Error-Driven Scene Editing for 3D Grounding in Large Language Models
Yue Zhang, Zun Wang, Han Lin, Jialu Li, Jianing Yang, Yonatan Bitton, Idan Szpektor, Mohit Bansal
TL;DR
This work tackles grounding in 3D-language models by addressing biases arising from limited 3D data. It introduces DEER-3D, an error-driven framework that decomposes instructions, diagnoses predicate-level grounding failures, applies controlled Clone–Replace–Modify edits to 3D scenes, and augments training with aligned QA in a closed-loop retraining process. Across standard 3D grounding benchmarks, DEER-3D yields consistent improvements, with additional gains when using multimodal inputs and through iterative refinement that progressively reduces grounding errors. The results demonstrate that predicate-level, counterfactual visual editing in 3D space can significantly enhance the alignment between linguistic reasoning and spatial grounding in 3D-LLMs.
Abstract
Despite recent progress in 3D-LLMs, they remain limited in accurately grounding language to visual and spatial elements in 3D environments. This limitation stems in part from training data that focuses on language reasoning rather than spatial understanding due to scarce 3D resources, leaving inherent grounding biases unresolved. To address this, we propose 3D scene editing as a key mechanism to generate precise visual counterfactuals that mitigate these biases through fine-grained spatial manipulation, without requiring costly scene reconstruction or large-scale 3D data collection.
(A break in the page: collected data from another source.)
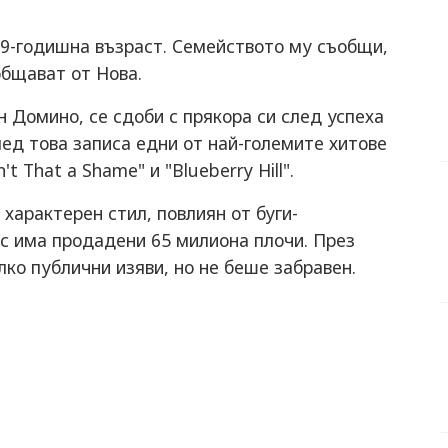
89-годишна възраст. Семейството му съобщи,
общават от Нова.
н Домино, се сдоби с прякора си след успеха
След това записа едни от най-големите хитове
't That a Shame" и "Blueberry Hill".
характерен стил, повлиян от буги-
с има продадени 65 милиона плочи. През
ко публични изяви, но не беше забравен.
Furthermore, to make these edits targeted and directly address the specific weaknesses of the model, we introduce DEER-3D, an error-driven framework following a structured "Decompose, Diagnostic Evaluation, Edit, and Re-train" workflow, rather than broadly or randomly augmenting data as in conventional approaches. Specifically, upon identifying a grounding failure of the 3D-LLM, our framework first diagnoses the exact predicate-level error (e.g., attribute or spatial relation). It then executes minimal, predicate-aligned 3D scene edits, such as recoloring or repositioning, to produce targeted counterfactual supervision for iterative model fine-tuning, significantly enhancing grounding accuracy. We evaluate our editing pipeline across multiple benchmarks for 3D grounding and scene understanding tasks, consistently demonstrating improvements across all evaluated datasets through iterative refinement. DEER-3D underscores the effectiveness of targeted, error-driven scene editing in bridging linguistic reasoning capabilities with spatial grounding in 3D LLMs.